A visit to an artist’s studio is both a pleasure and a port into yet another murder case for Delaney Nichols, a Kansas woman living in Scotland.
Moving to Edinburgh has changed Delaney’s life. She loves her work at the Cracked Spine bookshop, her marriage to pub owner Tom, and the friends who’ve helped solve so many murders. Now she’s thrilled to have received a coveted invitation to visit the studio of reclusive artist Ryory Bennigan. Ryory’s carved stones are inspired by the Picts, who lived in Scotland between the years 300 and 900, and about whom little is known except that they were tattooed and often as redheaded as Delaney. Soon after Delaney and Tom arrive at Ryory’s studio, his zealous assistant, Ani, shows out his previous visitor, who introduces himself as Adam Pace. In quite a coincidence, he turns out to be a professor at Delany’s alma mater, the University of Kansas. When Delaney and Tom enter Ryory’s studio, the heavily tattooed artist gives them a chance to carve some stone of their own, and all goes well until Ani becomes ill and Delaney calls for an ambulance.
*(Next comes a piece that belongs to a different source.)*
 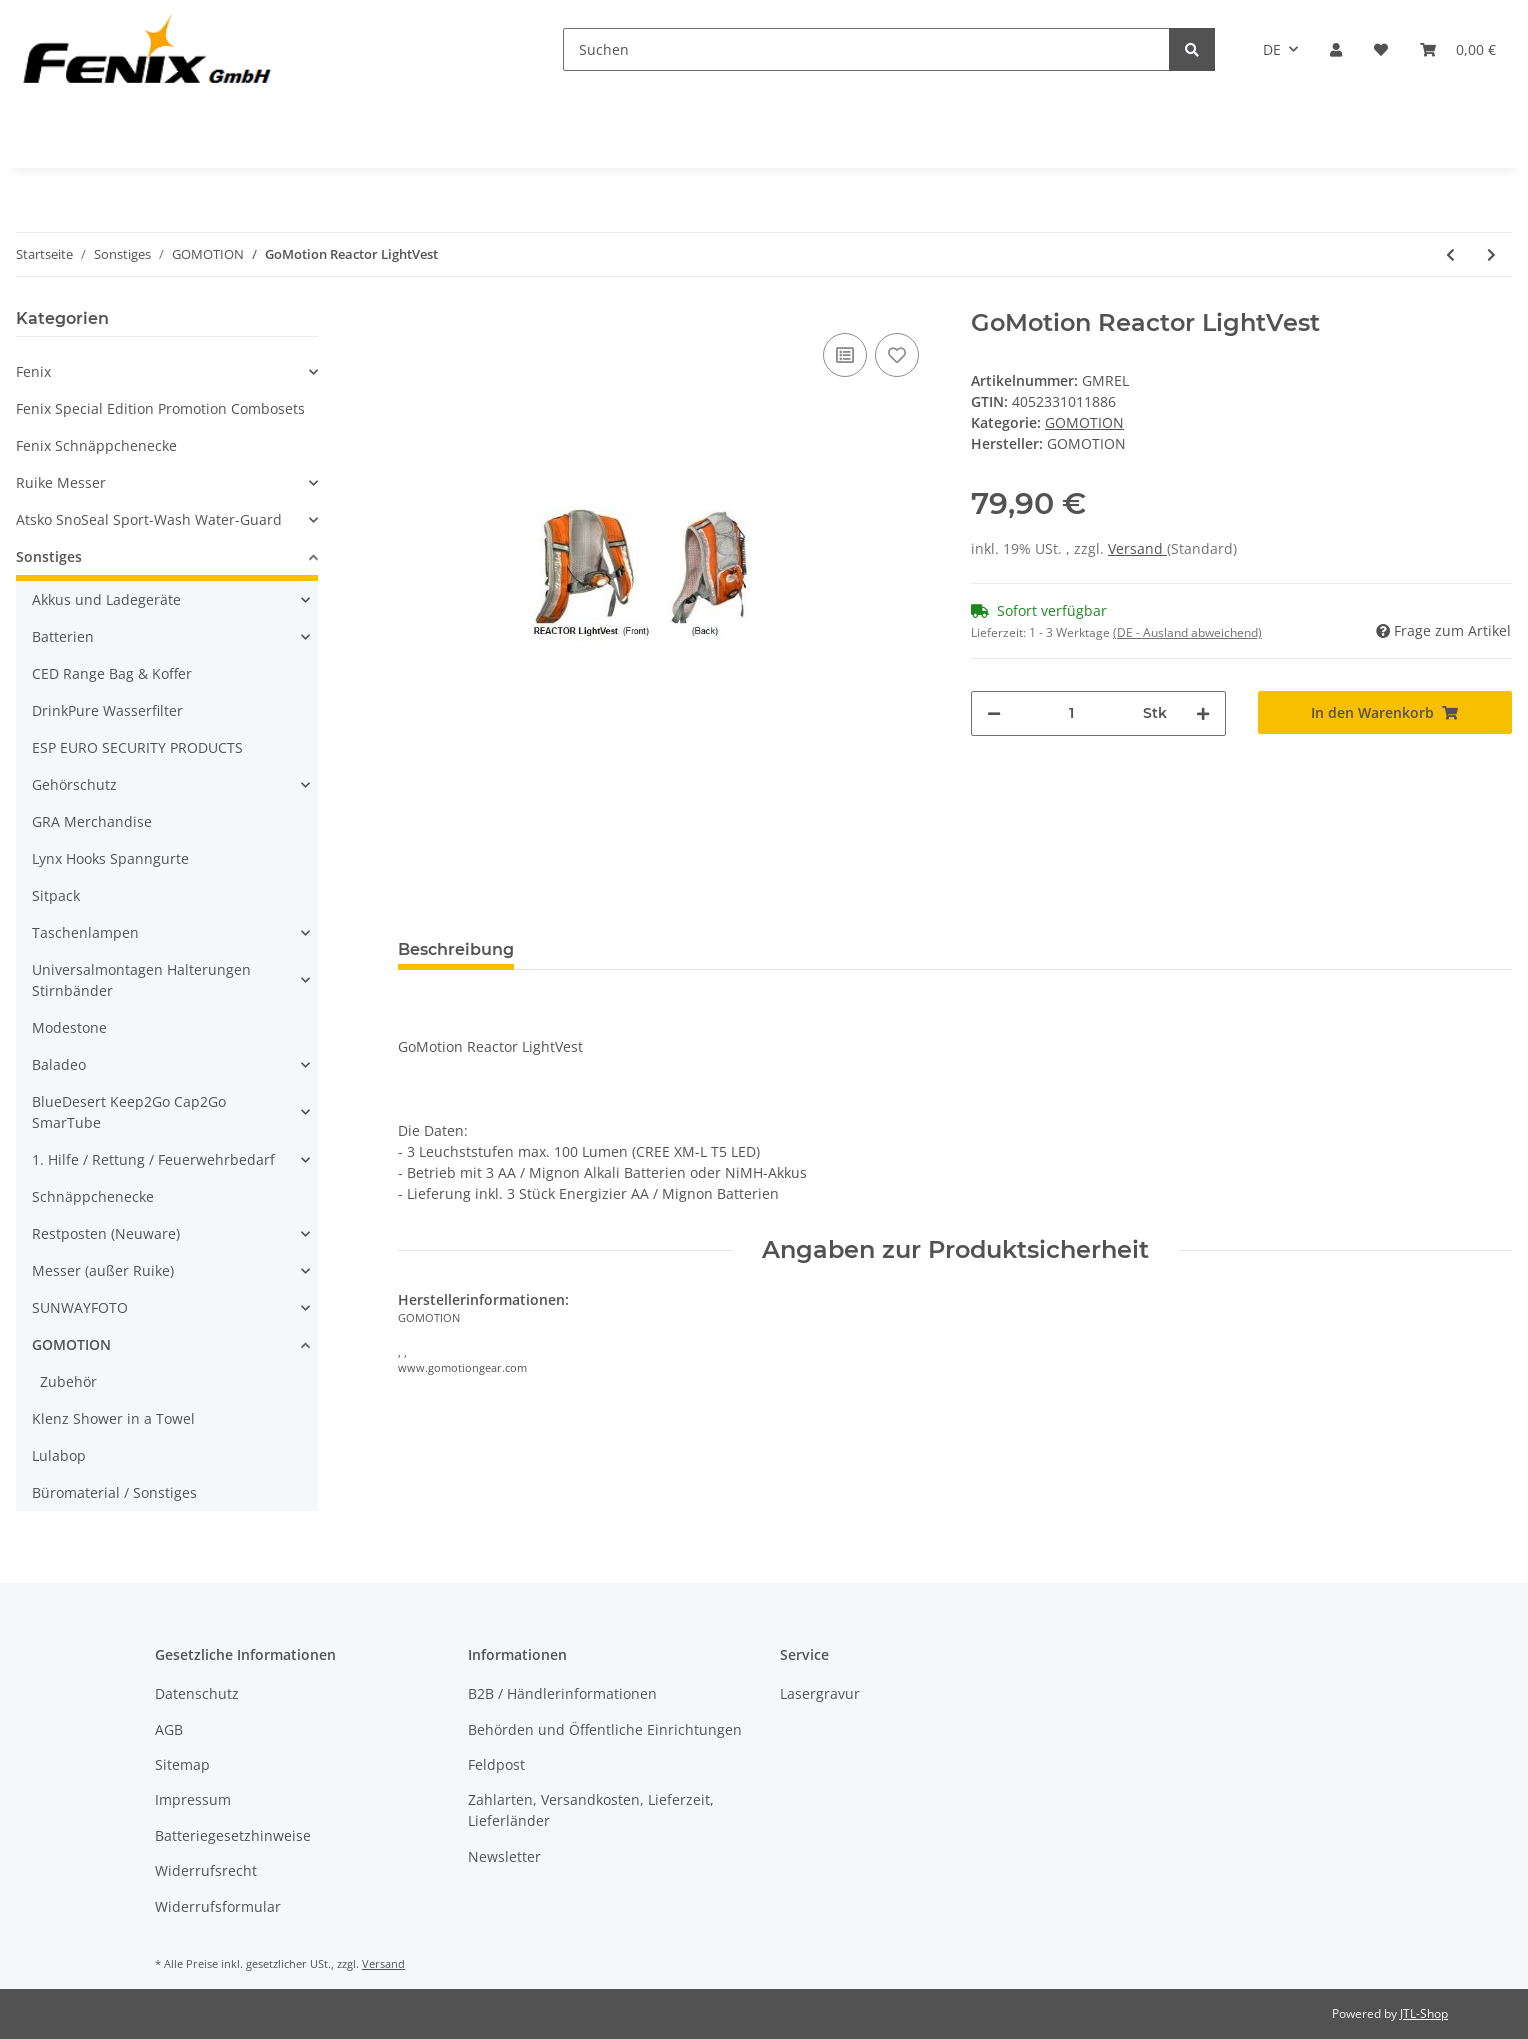 What do you see at coordinates (233, 1835) in the screenshot?
I see `Batteriegesetzhinweise` at bounding box center [233, 1835].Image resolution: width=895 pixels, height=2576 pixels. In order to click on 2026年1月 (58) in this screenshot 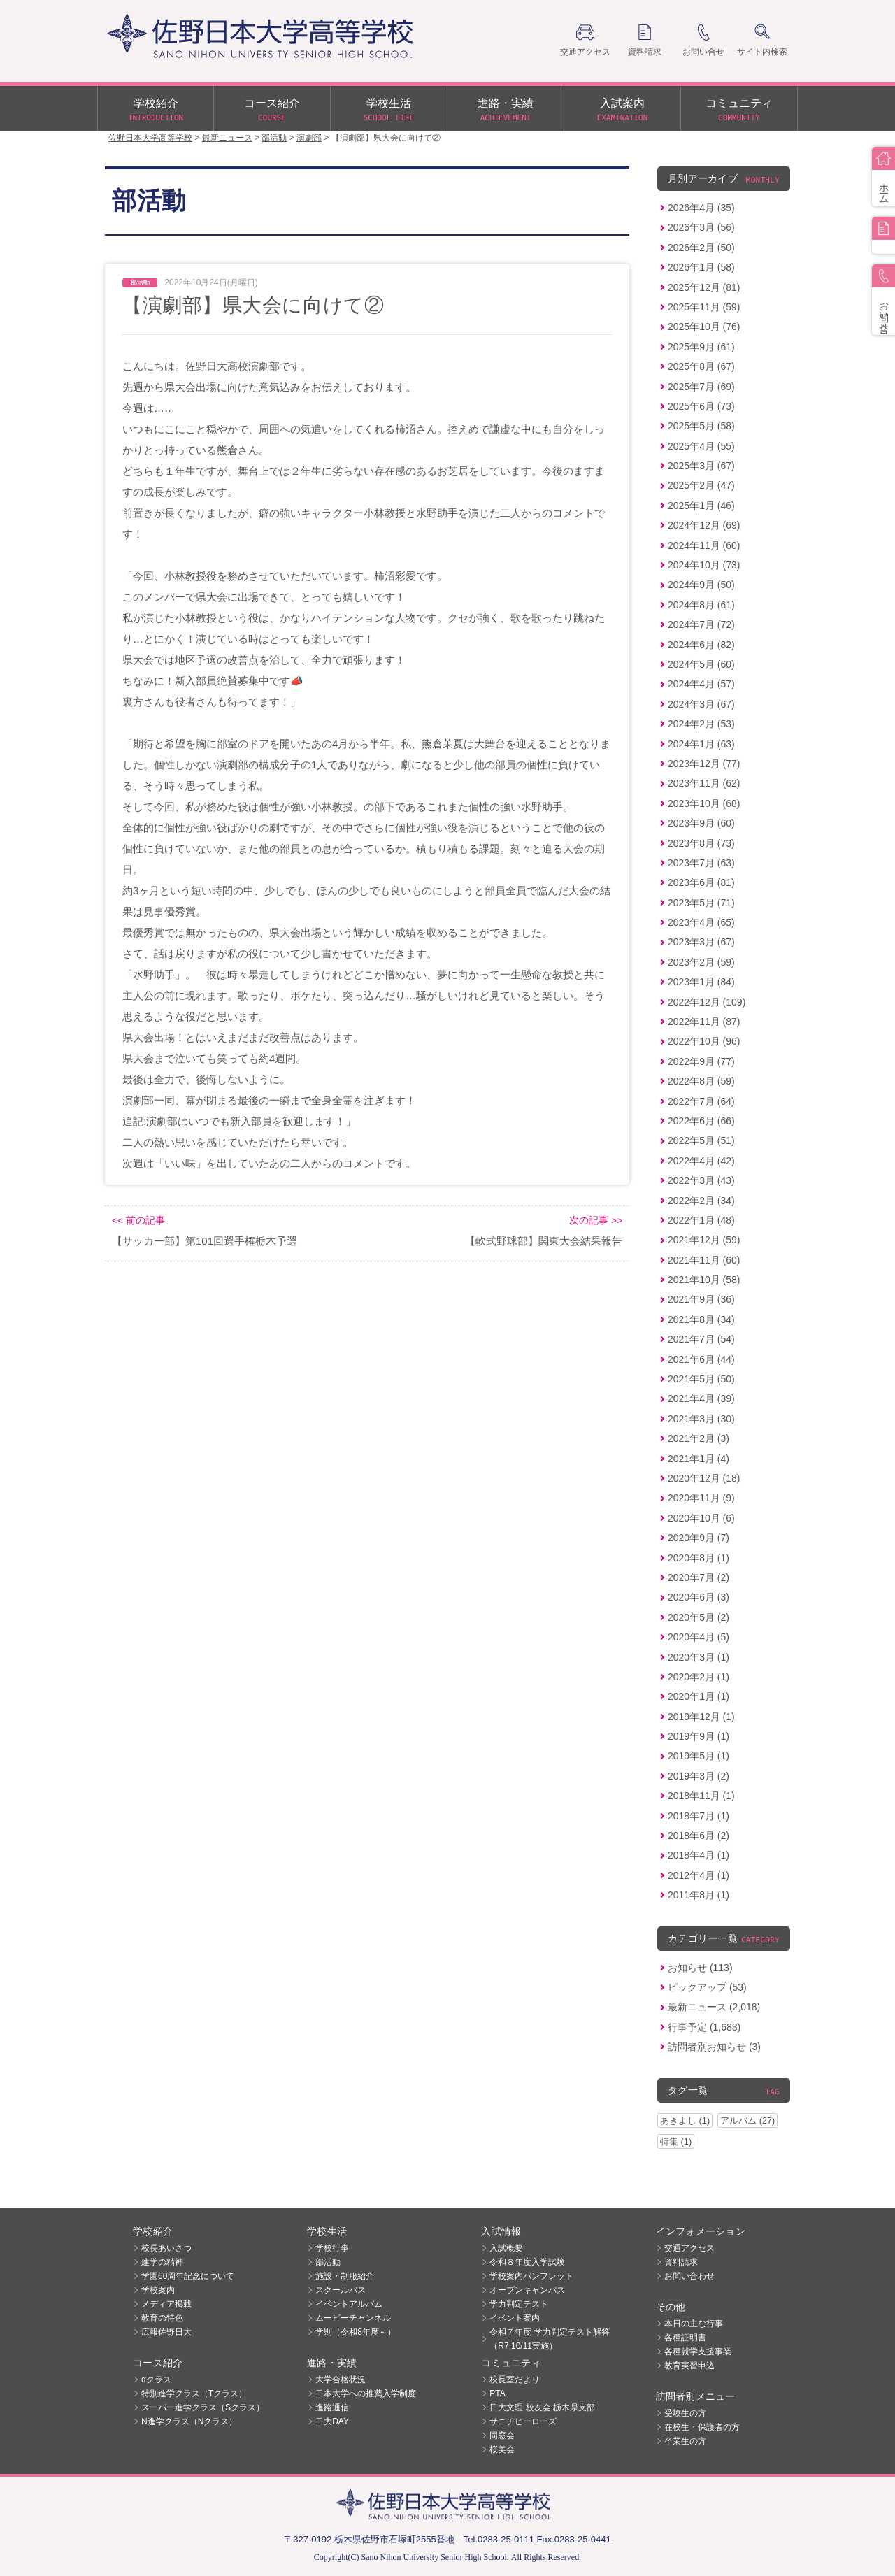, I will do `click(701, 267)`.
The chance meeting with Adam Pace soon involves Delaney in questions about his attempts to hawk dinosaur bones and a carved stone he claims is Pictish all over town—and, later, questions about what these activities had to do with his suspicious death. Determined to help Inspector Winters, with whom she has a warm relationship, Delaney gets in touch with a friend at the university who reluctantly admits that the professor created some of the dinosaur bones himself on a 3-D printer. It takes a great deal of digging for Delaney to come up with suspects, but her skills are well honed, and her friends add their own expertise in the search for a killer.
Intriguing information on the Picts adds gravitas to the complex mystery.